Material for this task>
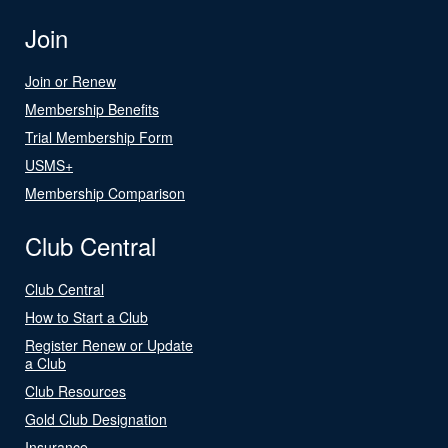
Join
Join or Renew
Membership Benefits
Trial Membership Form
USMS+
Membership Comparison
Club Central
Club Central
How to Start a Club
Register Renew or Update
a Club
Club Resources
Gold Club Designation
Insurance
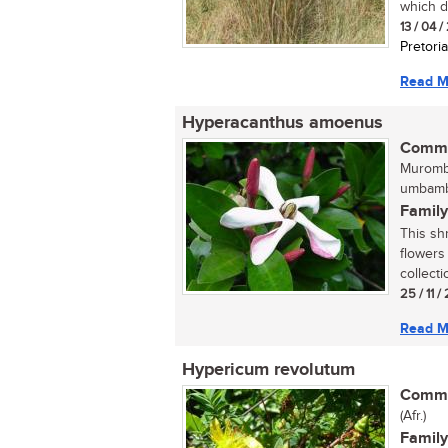
which do
13 / 04 
Pretoria
Read M
Hyperacanthus amoenus
Commo
Murombe
umbamb
Family
This sh
flowers
collecti
25 / 11 /
Read M
Hypericum revolutum
Commo
(Afr.)
Family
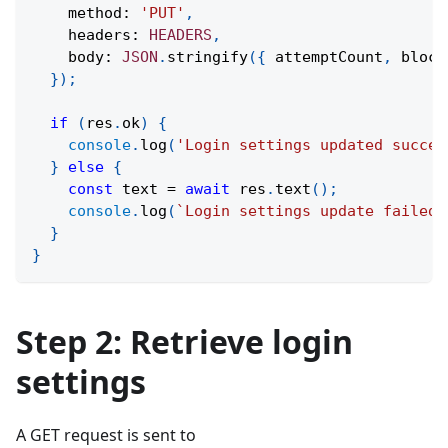
    method
:
'PUT'
,
    headers
:
HEADERS
,
    body
:
JSON
.
stringify
(
{
 attemptCount
,
 block
}
)
;
if
(
res
.
ok
)
{
console
.
log
(
'Login settings updated succes
}
else
{
const
 text 
=
await
 res
.
text
(
)
;
console
.
log
(
`
Login settings update failed.
}
}
Step 2: Retrieve login
settings
A GET request is sent to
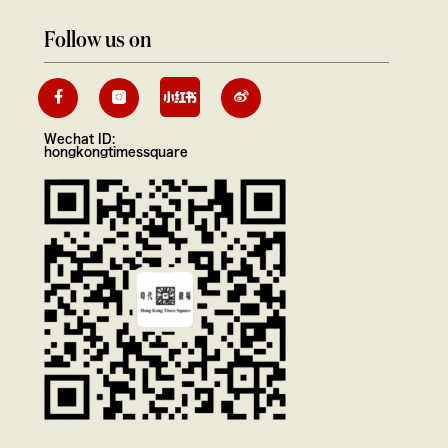
Follow us on
Wechat ID:
hongkongtimessquare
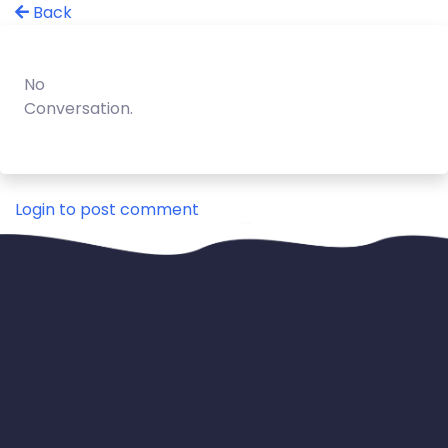
Back
No
Conversation.
Login to post comment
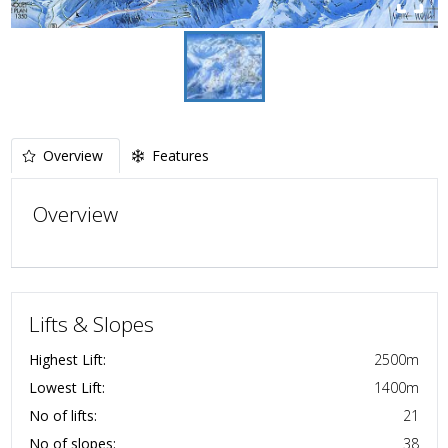
Overview
Features
Overview
Lifts & Slopes
Highest Lift:
2500
m
Lowest Lift:
1400
m
No of lifts:
21
No of slopes:
38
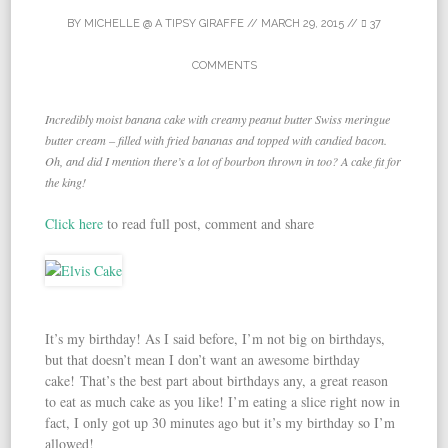
BY
MICHELLE @ A TIPSY GIRAFFE
//
MARCH 29, 2015
//
37
COMMENTS
Incredibly moist banana cake with creamy peanut butter Swiss meringue
butter cream – filled with fried bananas and topped with candied bacon.
Oh, and did I mention there’s a lot of bourbon thrown in too? A cake fit for
the king!
Click here
to read full post, comment and share
It’s my birthday! As I said before, I’m not big on birthdays,
but that doesn’t mean I don’t want an awesome birthday
cake! That’s the best part about birthdays any, a great reason
to eat as much cake as you like! I’m eating a slice right now in
fact, I only got up 30 minutes ago but it’s my birthday so I’m
allowed!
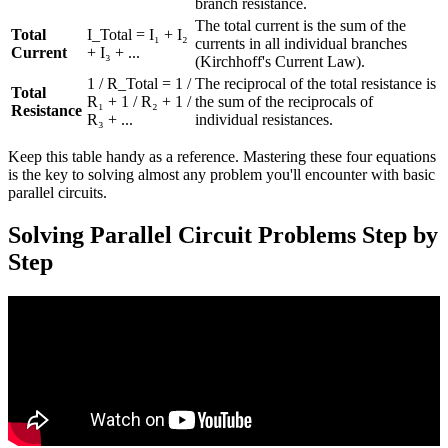
branch resistance.
The total current is the sum of the
Total
I_Total = I₁ + I₂
currents in all individual branches
Current
+ I₃ + ...
(Kirchhoff's Current Law).
1 / R_Total = 1 /
The reciprocal of the total resistance is
Total
R₁ + 1 / R₂ + 1 /
the sum of the reciprocals of
Resistance
R₃ + ...
individual resistances.
Keep this table handy as a reference. Mastering these four equations
is the key to solving almost any problem you'll encounter with basic
parallel circuits.
Solving Parallel Circuit Problems Step by
Step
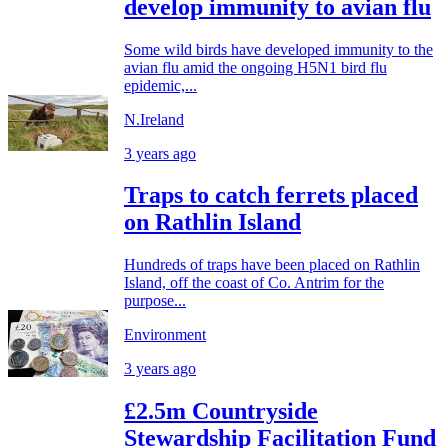
develop immunity to avian flu
Some wild birds have developed immunity to the
avian flu amid the ongoing H5N1 bird flu
epidemic,...
N.Ireland
3 years ago
Traps to catch ferrets placed
on Rathlin Island
Hundreds of traps have been placed on Rathlin
Island, off the coast of Co. Antrim for the
purpose...
Environment
3 years ago
£2.5m Countryside
Stewardship Facilitation Fund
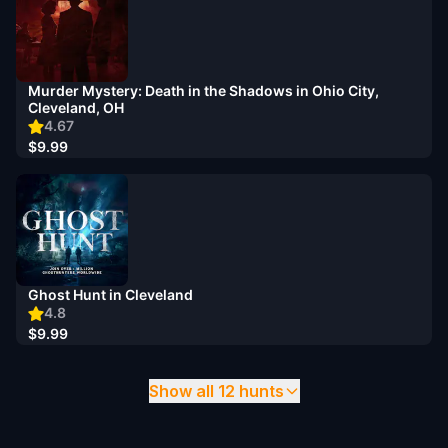
Murder Mystery: Death in the Shadows in Ohio City,
Cleveland, OH
4.67
$9.99
Ghost Hunt in Cleveland
4.8
$9.99
Show all 12 hunts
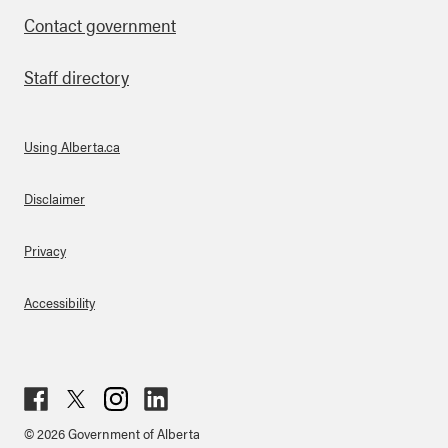
Contact government
Staff directory
Using Alberta.ca
About Links
Disclaimer
Privacy
Accessibility
Fac
Twit
Inst
Lin
© 2026 Government of Alberta
ebo
ter
agr
ked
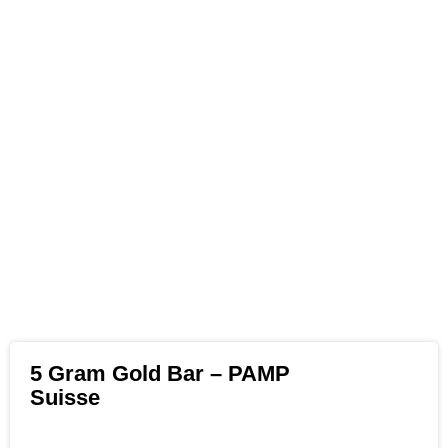
5 Gram Gold Bar – PAMP
Suisse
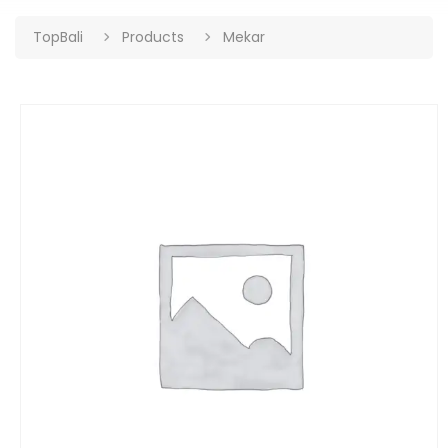
TopBali
Products
Mekar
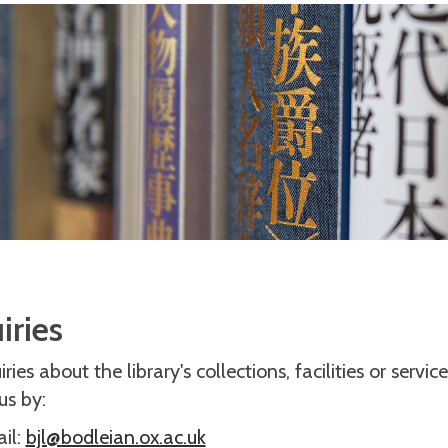
iries
ries about the library's collections, facilities or servic
us by:
il:
bjl@bodleian.ox.ac.uk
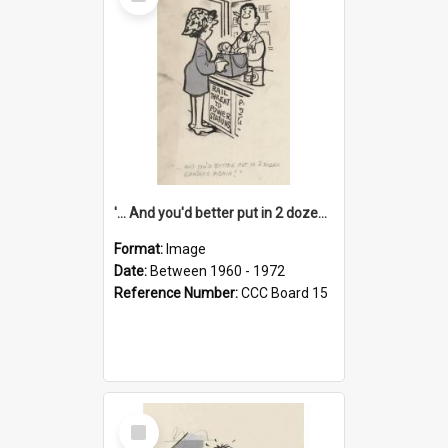
Item
'... And you'd better put in 2 dozen candles again!'
Format:
Image
Date:
Between 1960 - 1972
Reference Number:
CCC Board 15
Select
Item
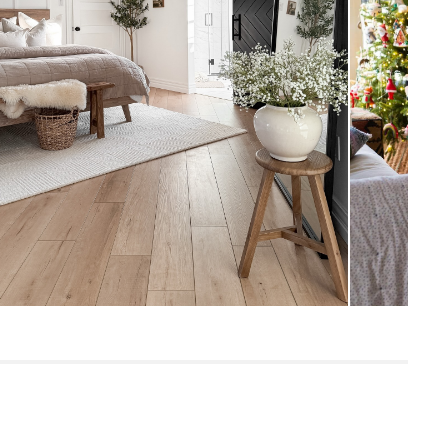
Measure For Delivery
1/3" - Medium
Hand-tufted
32
Textured Ivory
100% wool
SKU26297
9"H x 9"W x 63"L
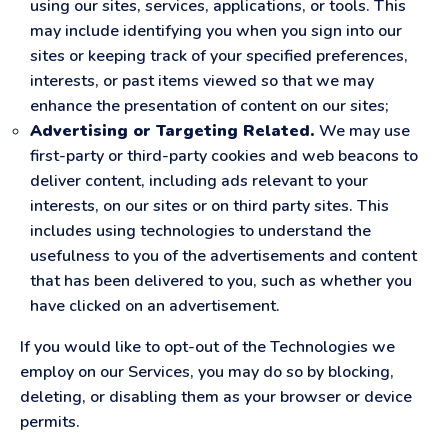
using our sites, services, applications, or tools. This
may include identifying you when you sign into our
sites or keeping track of your specified preferences,
interests, or past items viewed so that we may
enhance the presentation of content on our sites;
Advertising or Targeting Related.
We may use
first-party or third-party cookies and web beacons to
deliver content, including ads relevant to your
interests, on our sites or on third party sites. This
includes using technologies to understand the
usefulness to you of the advertisements and content
that has been delivered to you, such as whether you
have clicked on an advertisement.
If you would like to opt-out of the Technologies we
employ on our Services, you may do so by blocking,
deleting, or disabling them as your browser or device
permits.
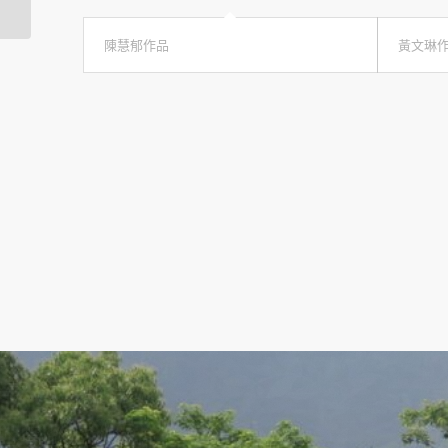
陳慧郁作品
黃文琳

What the task asks>
Working through the records, copy each line in which the word "avian" appears.

Result of the exercise>
develop immunity to avian flu
avian flu amid the ongoing H5N1 bird flu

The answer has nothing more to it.